Joe Biden paladino della democrazia?
Testo di Luciano Uggè (traduzioni di Simona Maria Frigerio)
Mentre i mass media si sono ormai adeguati al pensiero unico, vi è un caso – quello di Julian Assange – che continua a porci seri interrogativi sulla cosiddetta libertà di stampa, di parola, di opinione e di critica che l’Occidente dovrebbe garantire.
Nel mese di dicembre si sono mobilitati in molti – associazioni, privati cittadini e testate giornalistiche – per far cambiare idea al Presidente Joe Biden che, ricordiamo, ha definito Assange un “high-tech terrorist”. Questo per azzerare qualsiasi dubbio sulla posizione ufficiale della Casa Bianca.
Finalmente a rispondere a Biden, ci hanno pensato gli editori di The New York Times, The Guardian, Le Monde, Der Spiegel ed El País – non ci risultano, al contrario, testate italiane, sebbene Repubblica ed Espresso avessero a suo tempo usufruito delle rivelazioni di WikiLeaks. La lettera aperta che hanno sottoscritto si intitola Publishing is not a crime – e, a nostro parere, non dovrebbe essere un crimine non solo pubblicare notizie, ma anche denunciare, sebbene solo privati cittadini, storture e crimini dell’apparato politico, economico o militare.
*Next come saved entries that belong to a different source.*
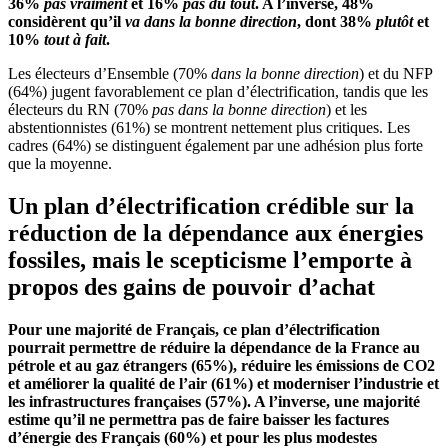
36%
pas vraiment
et 16%
pas du tout
. A l’inverse, 48%
considère
nt qu’il
va dans la bonne direction
, dont 38%
plutôt
et
10%
tout à fait
.
Les électeurs d’Ensemble (70%
dans la bonne direction
) et du NFP
(64%) jugent favorablement ce plan d’électrification, tandis que les
électeurs du RN (70%
pas dans la bonne direction
) et les
abstentionnistes (61%) se montrent nettement plus critiques. Les
cadres (64%) se distinguent également par une adhésion plus forte
que la moyenne.
Un plan d’électrification crédible sur la
réduction de la dépendance aux énergies
fossiles, mais le scepticisme l’emporte à
propos des gains de pouvoir d’achat
Pour une majorité de Français, ce plan d’électrification
pourrait permettre de réduire la dépendance de la France au
pétrole et au gaz étrangers (65%), réduire les émissions de CO2
et améliorer la qualité de l’air (61%) et moderniser l’industrie et
les infrastructures françaises (57%). A l’inverse, une majorité
estime qu’il ne permettra pas de faire baisser les factures
d’énergie des Français (60%) et pour les plus modestes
La ragione della richiesta che Washington lasci cadere le accuse contro Assange è principalmente una: l’azione penale (prosecution, ma si potrebbe parlare anche di persecution) contro il cofondatore di WikiLeaks mina la libertà di stampa – che, almeno apparentemente, dovrebbe essere garantita. Le succitate testate hanno anche fatto notare di avere pubblicato loro stesse parte dei 251 mila documenti confidenziali (il cosiddetto cablegate) del dipartimento di Stato statunitense, che Assange ottenne dal soldato statunitense Chelsea Manning. Documenti che (come recita la lettera aperta) hanno rivelato casi di “corruzione, scandali diplomatici e pratiche spionistiche su scala internazionale”. Secondo il NYT, i documenti raccontavano “la storia nuda e cruda di come il Governo prenda le proprie decisioni, decisioni che pesano sul Paese gravemente in termini di vite e di denaro”. Nella lettera si fa altresì notare che “ottenere e rendere pubbliche informazioni sensibili”, ossia segrete, “quando è necessario per l’interesse pubblico è parte fondamentale del lavoro quotidiano del giornalista. Se tale lavoro è criminalizzato, il dibattito pubblico e le nostre democrazie sono significativamente indebolite”.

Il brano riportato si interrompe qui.